How much does a memorial bench cost?

Memorial bench costs vary significantly by location and type. Park benches donated through municipal or park foundation programs typically cost $2,000–$10,000 including the plaque and installation, often with a 5–10 year maintenance agreement. Private-property benches can be purchased for $300–$2,000 depending on material (teak, recycled plastic, cast iron) and are placed without a formal program. Hospital, university, and botanical garden bench programs usually fall in the $3,000–$15,000 range and may include an endowment component.

What is a donor-advised fund and is it a good memorial option?

A donor-advised fund (DAF) is a charitable giving account held at a sponsoring organization (like Fidelity Charitable, Schwab Charitable, or a community foundation) that allows you to contribute assets, receive an immediate tax deduction, and recommend grants to charities over time. As a memorial option, a DAF is ideal for families who want to create a named fund quickly, accept donations in lieu of flowers, and distribute gifts to multiple charities aligned with the loved one's values — all without the overhead of founding a standalone nonprofit.

How much money do you need to start a memorial scholarship?

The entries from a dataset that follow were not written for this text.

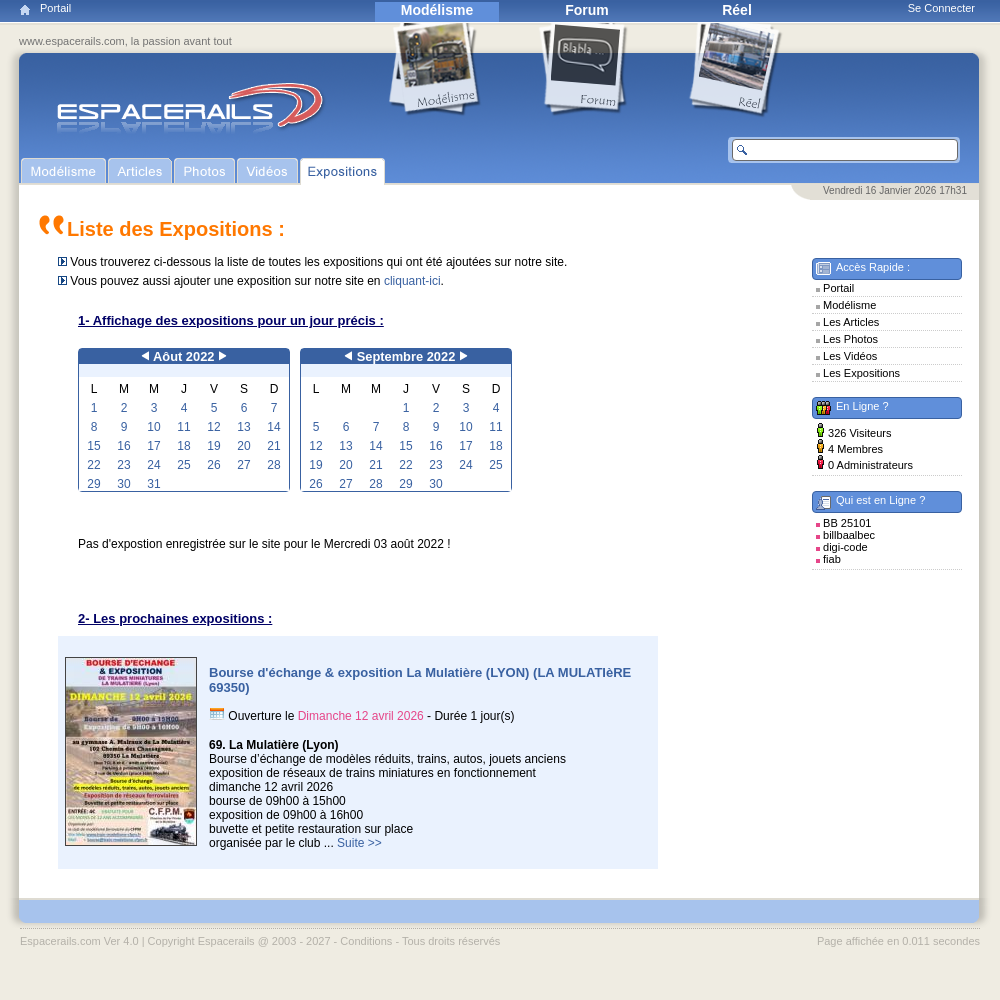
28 (273, 465)
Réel (737, 10)
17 (153, 446)
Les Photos (850, 339)
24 (153, 465)
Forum (587, 10)
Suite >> (359, 843)
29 (93, 484)
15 (93, 446)
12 (213, 427)
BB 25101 (847, 523)
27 (243, 465)
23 (123, 465)
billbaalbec (849, 535)
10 (153, 427)
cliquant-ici (412, 281)
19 (213, 446)
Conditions (366, 941)
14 (273, 427)
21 (273, 446)
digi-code (845, 547)
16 (123, 446)
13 (243, 427)
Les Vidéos (850, 356)
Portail (55, 8)
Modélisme (437, 10)
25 (183, 465)
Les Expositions (861, 373)
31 (153, 484)
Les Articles (851, 322)
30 (123, 484)
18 (183, 446)
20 (243, 446)
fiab (832, 559)
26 (213, 465)
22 (93, 465)
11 (183, 427)
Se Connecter (941, 8)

The minimum depends on the structure you choose. A one-time scholarship through a local high school or community fund can start with as little as $500–$1,000 in donated gifts. A named endowed scholarship at a university typically requires a minimum of $25,000–$50,000, often raised over three to five years through ongoing donations. Recurring scholarships funded annually through family and friends can start much smaller and grow over time through a memorial fund held at a community foundation.

How much does it cost to start a nonprofit in someone's name?

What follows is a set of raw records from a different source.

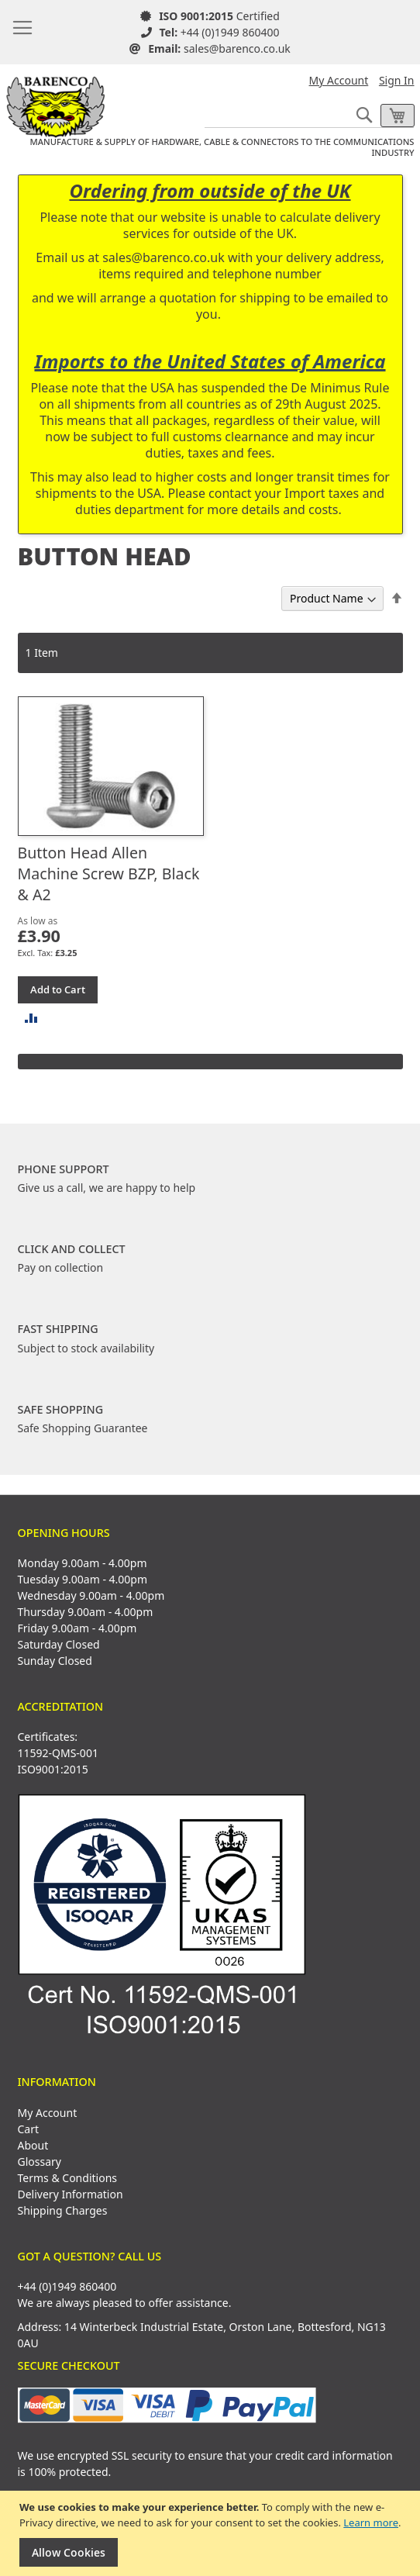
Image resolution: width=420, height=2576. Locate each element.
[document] (212, 2533)
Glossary (39, 2161)
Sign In (397, 80)
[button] (31, 1017)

Starting a 501(c)(3) nonprofit in someone's name involves both state and federal fees. State incorporation typically costs $50–$200 depending on the state. The IRS application fee is $275 for Form 1023-EZ (for organizations expecting under $50,000 annually) or $600 for the full Form 1023. Attorney and accounting fees for assistance can range from $1,500–$5,000 or more. Total out-of-pocket costs before the nonprofit is operational typically run $500–$6,000 depending on whether you use professional help.